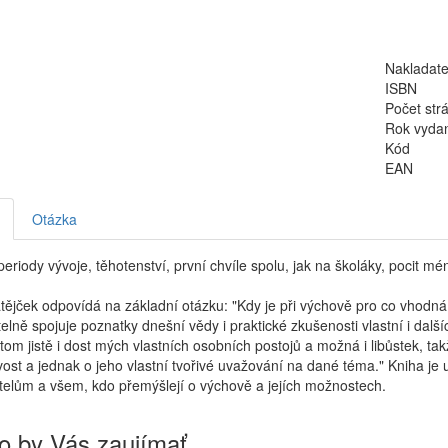
Nakladate
ISBN
Počet str
Rok vyda
Kód
EAN
Otázka
 periody vývoje, těhotenství, první chvíle spolu, jak na školáky, pocit 
tějček odpovídá na základní otázku: "Kdy je při výchově pro co vhod
elně spojuje poznatky dnešní vědy i praktické zkušenosti vlastní i dalš
tom jistě i dost mých vlastních osobních postojů a možná i libůstek, t
ost a jednak o jeho vlastní tvořivé uvažování na dané téma." Kniha je 
elům a všem, kdo přemýšlejí o výchově a jejích možnostech.
o by Vás zaujímať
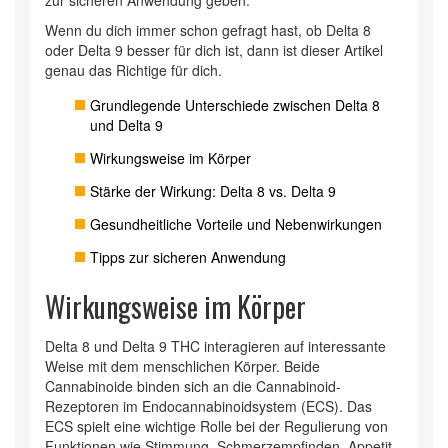
zur sicheren Anwendung geben.
Wenn du dich immer schon gefragt hast, ob Delta 8
oder Delta 9 besser für dich ist, dann ist dieser Artikel
genau das Richtige für dich.
Grundlegende Unterschiede zwischen Delta 8
und Delta 9
Wirkungsweise im Körper
Stärke der Wirkung: Delta 8 vs. Delta 9
Gesundheitliche Vorteile und Nebenwirkungen
Tipps zur sicheren Anwendung
Wirkungsweise im Körper
Delta 8 und Delta 9 THC interagieren auf interessante
Weise mit dem menschlichen Körper. Beide
Cannabinoide binden sich an die Cannabinoid-
Rezeptoren im Endocannabinoidsystem (ECS). Das
ECS spielt eine wichtige Rolle bei der Regulierung von
Funktionen wie Stimmung, Schmerzempfinden, Appetit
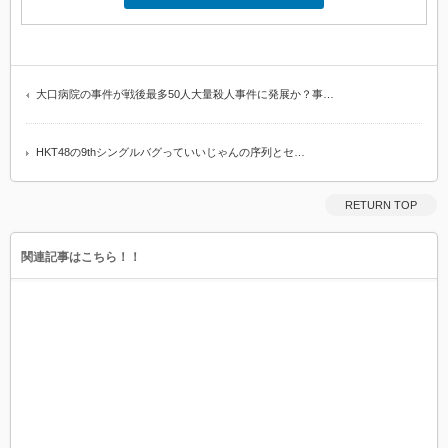
大口病院の事件が戦後最多50人大量殺人事件に発展か？事…
HKT48の9thシングルバグっていいじゃんの序列とセ…
RETURN TOP
関連記事はこちら！！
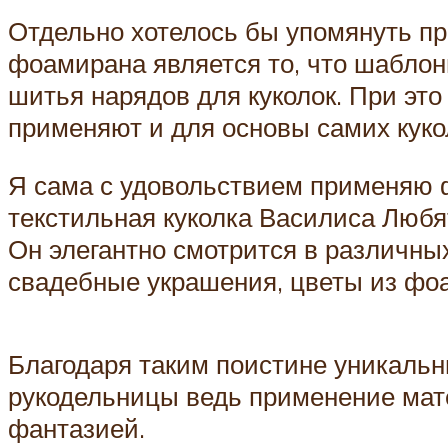
Отдельно хотелось бы упомянуть пр
фоамирана является то, что шаблон
шитья нарядов для куколок. При эт
применяют и для основы самих куко
Я сама с удовольствием применяю ф
текстильная куколка Василиса Люб
Он элегантно смотрится в различных
свадебные украшения, цветы из фо
Благодаря таким поистине уникаль
рукодельницы ведь применение мат
фантазией.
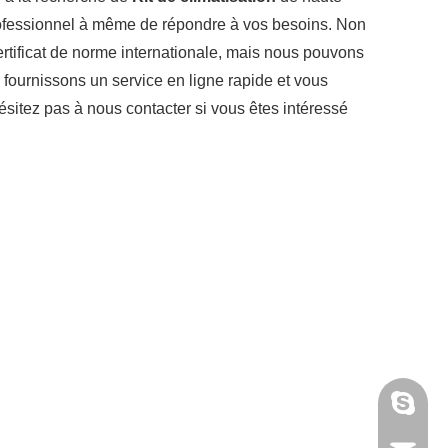
professionnel à même de répondre à vos besoins. Non
ertificat de norme internationale, mais nous pouvons
fournissons un service en ligne rapide et vous
hésitez pas à nous contacter si vous êtes intéressé
annieta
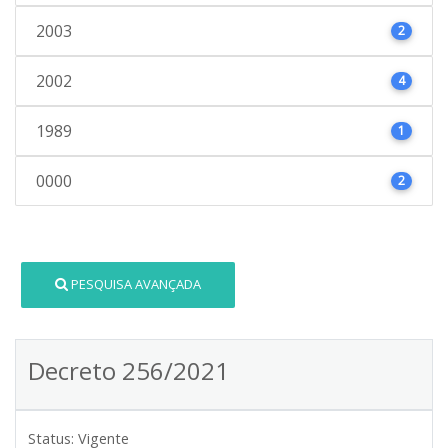
2003
2
2002
4
1989
1
0000
2
PESQUISA AVANÇADA
Decreto 256/2021
Status:
Vigente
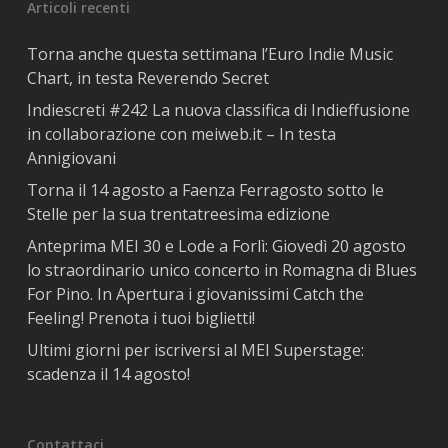
Articoli recenti
Torna anche questa settimana l’Euro Indie Music
Chart, in testa Reverendo Secret
Indiescreti #242 La nuova classifica di Indieffusione
in collaborazione con meiweb.it – In testa
Annigiovani
Torna il 14 agosto a Faenza Ferragosto sotto le
Stelle per la sua trentatreesima edizione
Anteprima MEI 30 e Lode a Forlì: Giovedì 20 agosto
lo straordinario unico concerto in Romagna di Blues
For Pino. In Apertura i giovanissimi Catch the
Feeling! Prenota i tuoi biglietti!
Ultimi giorni per iscriversi al MEI Superstage:
scadenza il 14 agosto!
Contattaci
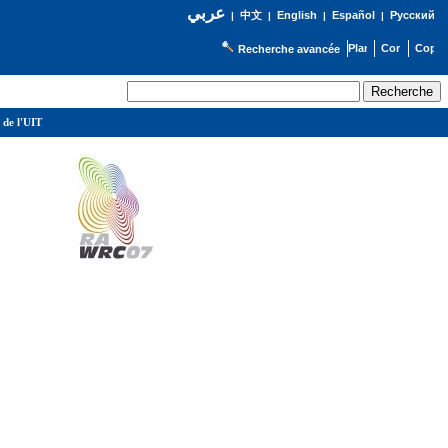
عربي
English
Español
Русский
|
中文
|
|
|
Recherche avancée
 de l'UIT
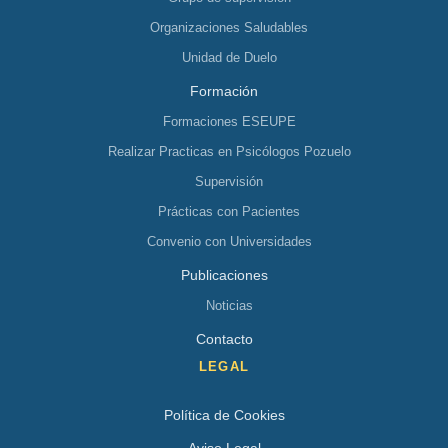
Organizaciones Saludables
Unidad de Duelo
Formación
Formaciones ESEUPE
Realizar Practicas en Psicólogos Pozuelo
Supervisión
Prácticas con Pacientes
Convenio con Universidades
Publicaciones
Noticias
Contacto
LEGAL
Política de Cookies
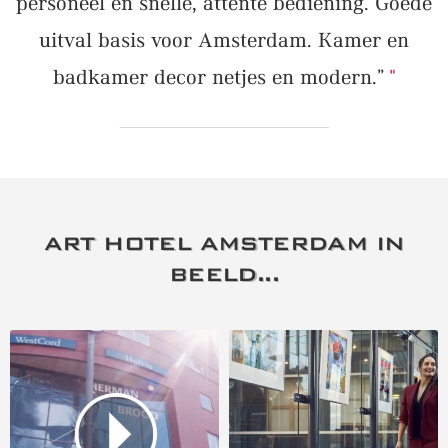
personeel en snelle, attente bediening. Goede
uitval basis voor Amsterdam. Kamer en
badkamer decor netjes en modern.”
ART HOTEL AMSTERDAM IN
BEELD...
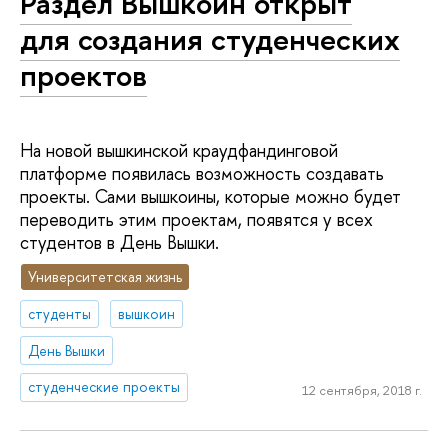
Раздел Вышкоин открыт
для создания студенческих
проектов
На новой вышкинской краудфандинговой
платформе появилась возможность создавать
проекты. Сами вышкоины, которые можно будет
переводить этим проектам, появятся у всех
студентов в День Вышки.
Университетская жизнь
студенты
вышкоин
День Вышки
студенческие проекты
12 сентября, 2018 г.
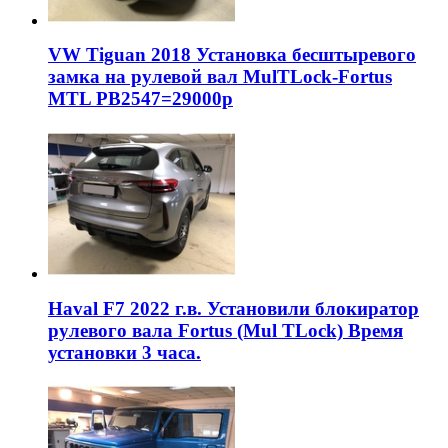
VW Tiguan 2018 Установка бесштыревого
замка на рулевой вал MulTLock-Fortus
MTL РВ2547=29000р
Haval F7 2022 г.в. Установили блокиратор
рулевого вала Fortus (Mul TLock) Время
установки 3 часа.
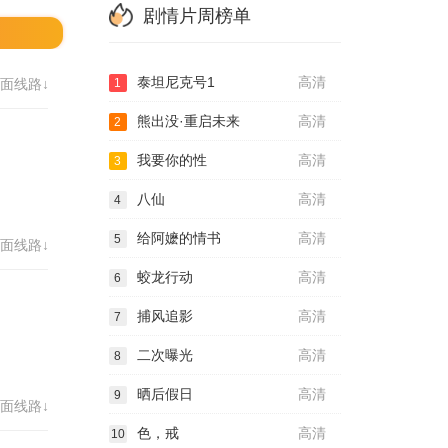
剧情片周榜单
泰坦尼克号1
高清
面线路↓
1
熊出没·重启未来
高清
2
我要你的性
高清
3
八仙
高清
4
给阿嬷的情书
高清
5
面线路↓
蛟龙行动
高清
6
捕风追影
高清
7
二次曝光
高清
8
晒后假日
高清
9
面线路↓
色，戒
高清
10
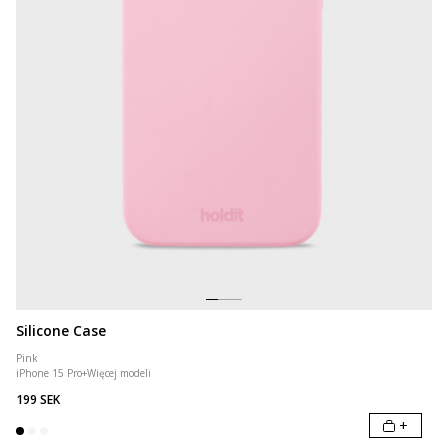
Silicone Case
Pink
iPhone 15 Pro
+
Więcej modeli
199 SEK
+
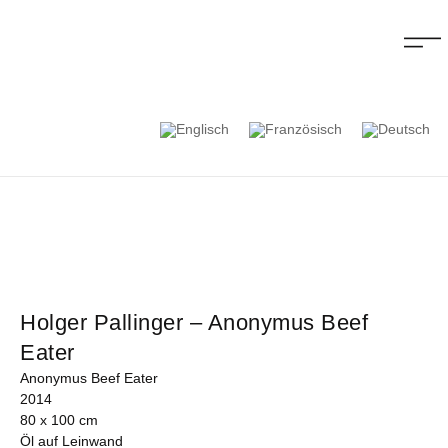
Holger Pallinger – Anonymus Beef
Eater
Anonymus Beef Eater
2014
80 x 100 cm
Öl auf Leinwand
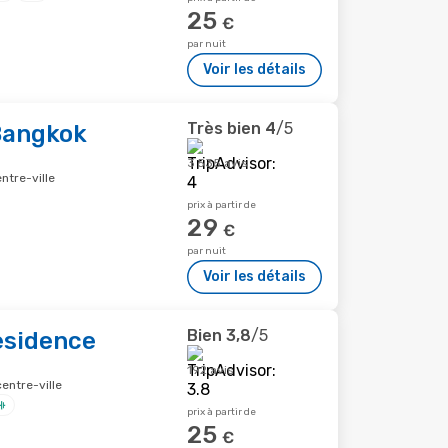
25
€
par nuit
Voir les détails
Très bien
4
/5
Bangkok
3 535 avis
ntre-ville
prix à partir de
29
€
par nuit
Voir les détails
Bien
3,8
/5
esidence
192 avis
entre-ville
prix à partir de
25
€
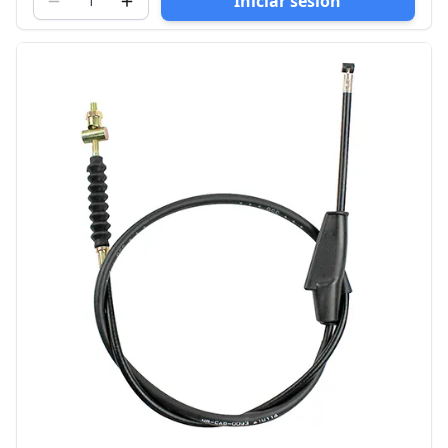
Iniciar sesión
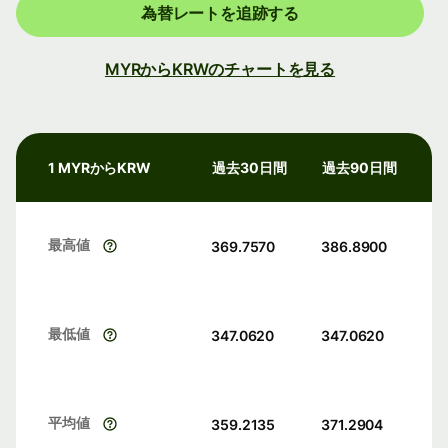
為替レートを追跡する
MYRからKRWのチャートを見る
1 MYRからKRW
過去30日間
過去90日間
最高値
369.7570
386.8900
最低値
347.0620
347.0620
平均値
359.2135
371.2904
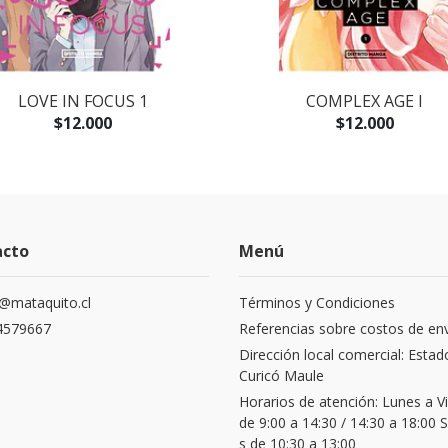
LOVE IN FOCUS 1
COMPLEX AGE I
$12.000
$12.000
acto
Menú
@mataquito.cl
Términos y Condiciones
4579667
Referencias sobre costos de en
Dirección local comercial: Estad
Curicó Maule
Horarios de atención: Lunes a V
de 9:00 a 14:30 / 14:30 a 18:00
s de 10:30 a 13:00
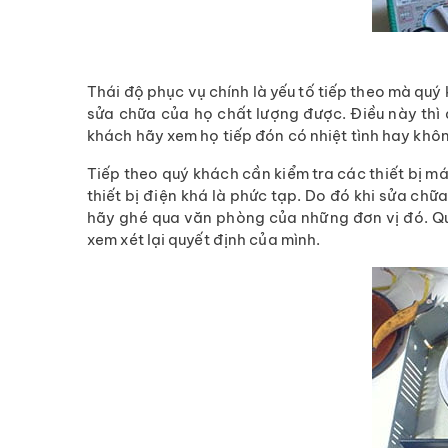
Thái độ phục vụ chính là yếu tố tiếp theo mà qu
sửa chữa của họ chất lượng được. Điều này thì 
khách hãy xem họ tiếp đón có nhiệt tình hay kh
Tiếp theo quý khách cần kiểm tra các thiết bị 
thiết bị điện khá là phức tạp. Do đó khi sửa chữ
hãy ghé qua văn phòng của những đơn vị đó. Qu
xem xét lại quyết định của mình.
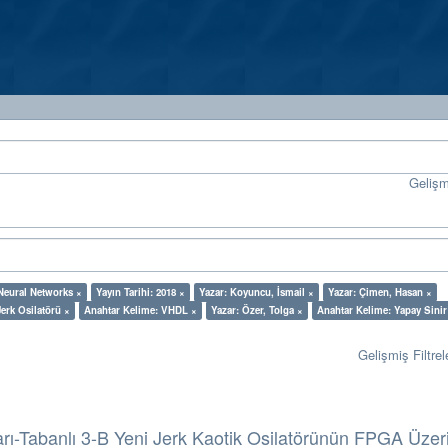
Geliş
 Neural Networks ×
Yayın Tarihi: 2018 ×
Yazar: Koyuncu, İsmail ×
Yazar: Çimen, Hasan ×
Jerk Osilatörü ×
Anahtar Kelime: VHDL ×
Yazar: Özer, Tolga ×
Anahtar Kelime: Yapay Sinir
Gelişmiş Filtrel
arı-Tabanlı 3-B Yeni Jerk Kaotik Osilatörünün FPGA Üzer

▶ Exercise objective: Going through the data above, state how many lines include the word "Anahtar"; only that number is needed.

▶ Response box: 2